Moving 500 kilograms of supplies to a position can require up to 10 soldiers carrying 40 to 50 kilograms each, Korenovskyi said. A single ground robot can carry that load, return, and make several missions in one night. He made a similar point about casualty evacuation. One wounded soldier may require a medic and two more soldiers with a stretcher, meaning that one casualty can place several more people at risk.
The systems, however, are not fully autonomous robots. Ihor Shmyryov, head of the UGV department at Brave1, said the operator is still central to how they work. “Right now, the UGV and operator are working together,” he said. The operator controls the platform remotely, monitors what it is doing, and makes the key decisions during the mission. Autonomy is developing quickly, but for now, most UGVs are better understood as remotely operated “avatars” rather than independent robots.

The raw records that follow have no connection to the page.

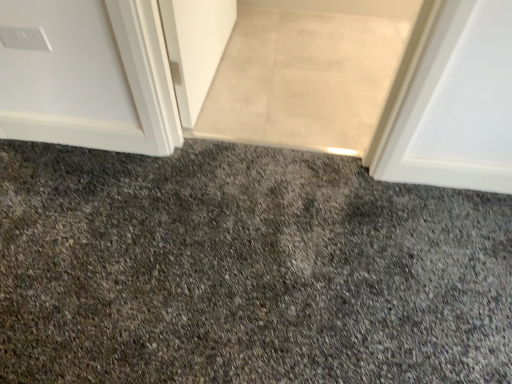 Question: Does gray textured carpet at center turn towards gray carpet at center?

Choices:
 (A) no
 (B) yes

Answer: (B)

Question: Does gray textured carpet at center come behind gray carpet at center?

Choices:
 (A) no
 (B) yes

Answer: (A)

Question: From the image's perspective, is gray textured carpet at center on gray carpet at center?

Choices:
 (A) no
 (B) yes

Answer: (A)

Question: From a real-world perspective, does gray textured carpet at center sit lower than gray carpet at center?

Choices:
 (A) yes
 (B) no

Answer: (B)

Question: Is gray carpet at center inside gray textured carpet at center?

Choices:
 (A) no
 (B) yes

Answer: (A)

Question: From the image's perspective, is gray textured carpet at center located beneath gray carpet at center?

Choices:
 (A) no
 (B) yes

Answer: (B)

Question: Does gray carpet at center have a greater width compared to gray textured carpet at center?

Choices:
 (A) no
 (B) yes

Answer: (B)

Question: Could you tell me if gray carpet at center is turned towards gray textured carpet at center?

Choices:
 (A) no
 (B) yes

Answer: (B)

Question: Is the depth of gray carpet at center greater than that of gray textured carpet at center?

Choices:
 (A) no
 (B) yes

Answer: (B)

Question: Considering the relative positions of gray carpet at center and gray textured carpet at center in the image provided, is gray carpet at center in front of gray textured carpet at center?

Choices:
 (A) no
 (B) yes

Answer: (A)

Question: Does gray carpet at center appear on the left side of gray textured carpet at center?

Choices:
 (A) no
 (B) yes

Answer: (A)

Question: Does gray carpet at center touch gray textured carpet at center?

Choices:
 (A) no
 (B) yes

Answer: (A)

Question: Relative to gray carpet at center, is gray textured carpet at center in front or behind?

Choices:
 (A) front
 (B) behind

Answer: (A)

Time for procurement to keep up
Ukraine is also trying to make these systems easier for units to obtain. In February, the Defense Procurement Agency added ground robotic systems to the DOT-Chain Defense marketplace, allowing military units to order them directly through the procurement platform. At launch, the marketplace offered seven ground robotic system models from six Ukrainian manufacturers. The same platform also includes FPV drones, fiber-optic drones, strike UAVs, interceptor drones, and electronic warfare systems.
Ground robots still come with their limitations. They depend on stable communications, workable terrain, trained operators, repairs, and unit tactics that know how to use them properly. Electronic warfare can disrupt them. Mines, artillery, and FPVs can still destroy them. But they are no longer being treated as experimental hardware. In Ukraine, UGVs are already moving into procurement, logistics, assault planning, and regular frontline work.
Russia’s invasion forced Ukraine to become a drone power in the air. Now the same pressure is moving the battlefield onto tracks and wheels. UGVs are not replacing soldiers, but they are beginning to take on the missions soldiers should not have to do by hand: carrying supplies, evacuating the wounded, approaching enemy positions, and working inside areas where movement is constantly watched and targeted.

As Drozhak put it, “sooner or later, each of the known warfare methods is going to be put on UGVs.” For now, the question is not whether robots belong in this war. They are already here. The question is how much dangerous work can be transferred from Ukrainian soldiers to machines before the last soldier enters the kill zone.